For multi-experiment data, each spectrum must have an experiment_name column:

MGF files: Derived automatically from the file stem (e.g., data/run1.mgf produces experiment_name = "run1").
Parquet / IPC files: If the column already exists in the file, it is stringified and used as-is. If not, no experiment name is inferred.
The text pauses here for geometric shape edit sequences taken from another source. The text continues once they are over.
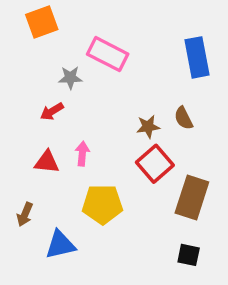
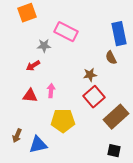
brown semicircle: (184, 118) -> (111, 58), moved
brown rectangle: (192, 198) -> (116, 117), turned 30
brown arrow: (25, 214) -> (17, 136), moved

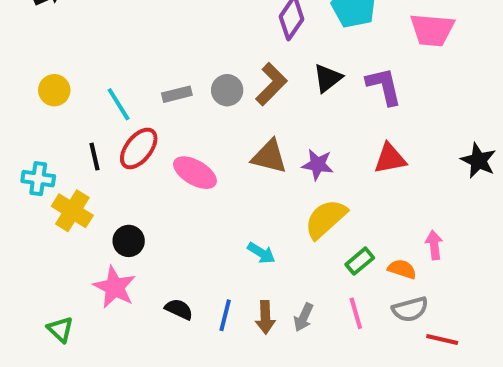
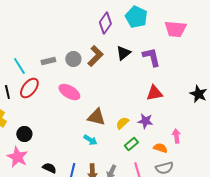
brown triangle: (269, 157) -> (96, 117), moved
purple star: (318, 165) -> (145, 121), moved
pink ellipse: (195, 173) -> (69, 92), moved
yellow semicircle: (326, 219) -> (122, 123), size x0.6
green rectangle: (360, 261) -> (131, 144), moved

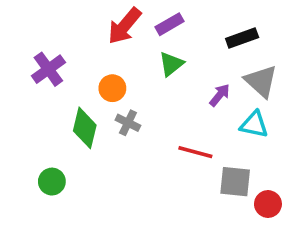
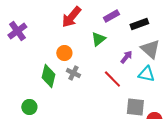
purple rectangle: (169, 24) -> (111, 16), moved
purple cross: (48, 69) -> (17, 31), moved
red line: (195, 152) -> (112, 79), moved, turned 30

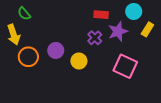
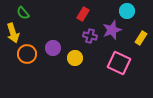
red rectangle: (101, 15) -> (83, 14), moved, turned -64
yellow rectangle: (147, 29) -> (141, 38), moved
purple cross: (95, 38) -> (90, 36), turned -32

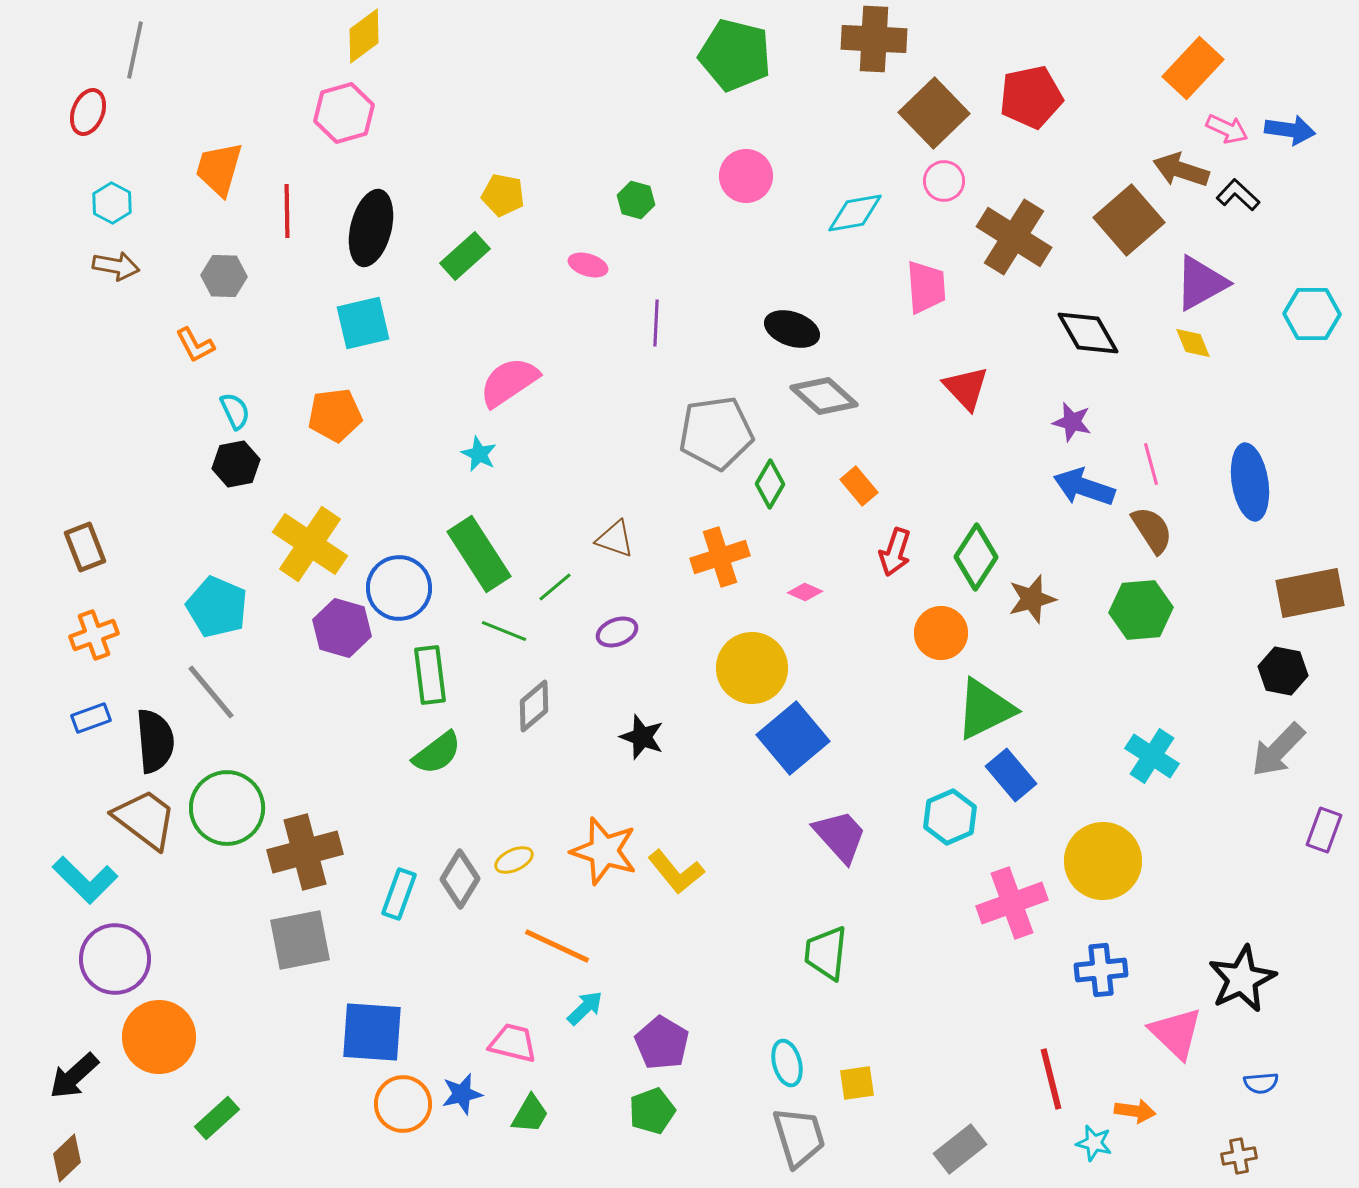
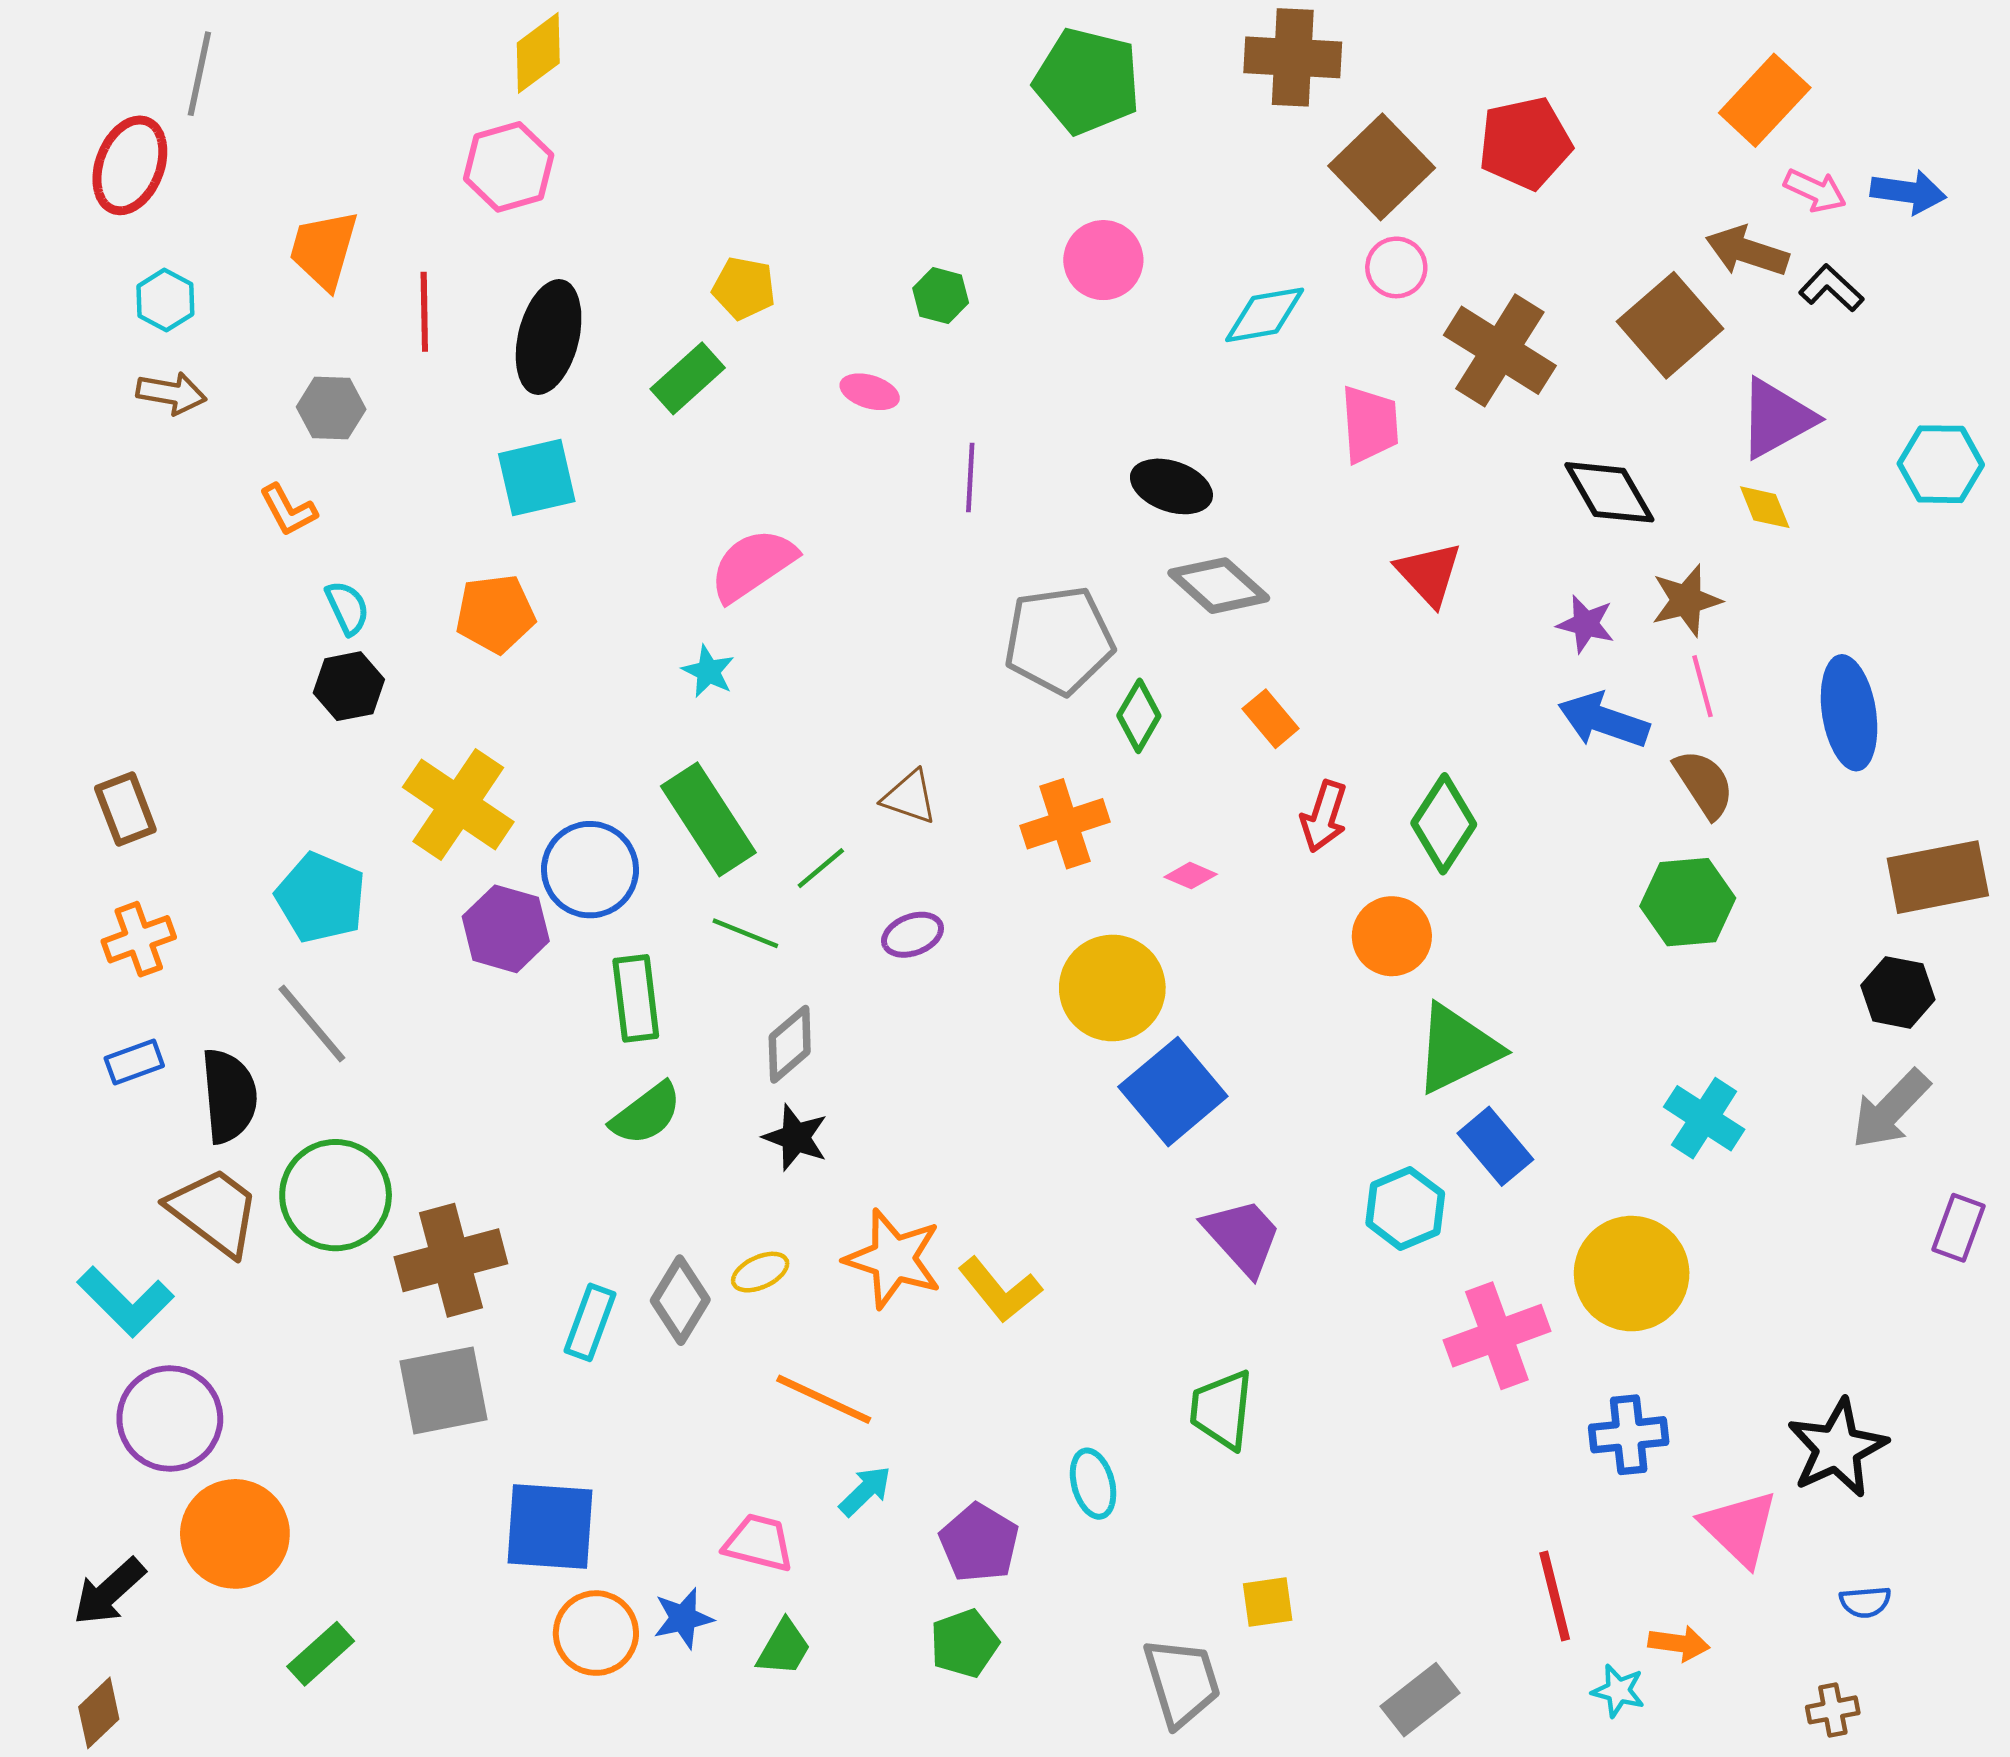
red ellipse: (88, 112) -> (130, 165), size x1.4
brown star: (1032, 599) -> (1686, 600), moved
black star: (642, 737) -> (796, 1137), moved
cyan ellipse: (787, 1063) -> (1093, 1484), moved

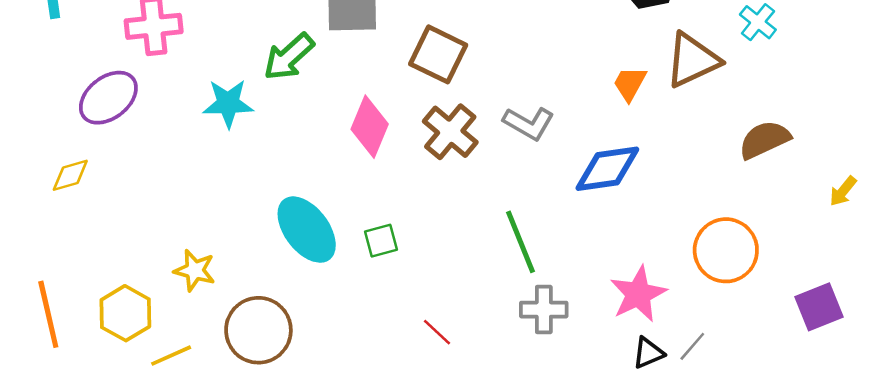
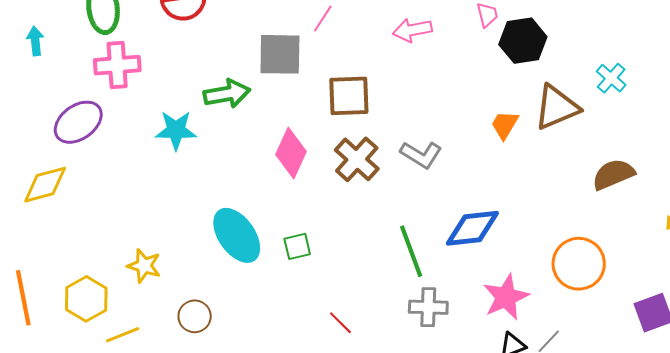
brown square: (438, 54) -> (349, 96), turned -30
green arrow: (289, 57) -> (227, 94), turned -150
blue diamond: (607, 169) -> (472, 228), moved
yellow diamond: (70, 175) -> (45, 185), size x1.4
brown circle: (258, 330) -> (195, 316), size x0.6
Regressor checkpoint workflow¶

For within-experiment use cases, especially well-characterised species where the unlabelled data has an unreliable confidence distribution, you can save the regressors trained during the training step and load them at inference time:

# Train: saves calibrator AND per-experiment iRT regressors
winnow train ... irt_regressor_output_path=./irt_regressors.pkl

# Predict: loads regressors from training; skips re-fitting for known experiments
winnow predict ... calibrator.irt_regressor_path=./irt_regressors.pkl

When pre-fitted regressors are loaded, prepare() skips re-fitting for those experiments. Experiments in the inference data that were not in the training checkpoint are still fitted from scratch.

This is separate from the calibrator model itself and should not be confused with the general pretrained calibrator workflow, where regressors are always re-fitted automatically from the inference data.

Regressors can also be saved and loaded programmatically:

# After fitting (e.g., after calibrator.fit(dataset))
rt_feature = calibrator.feature_dict["iRT Feature"]
rt_feature.save_regressors("irt_regressors.pkl")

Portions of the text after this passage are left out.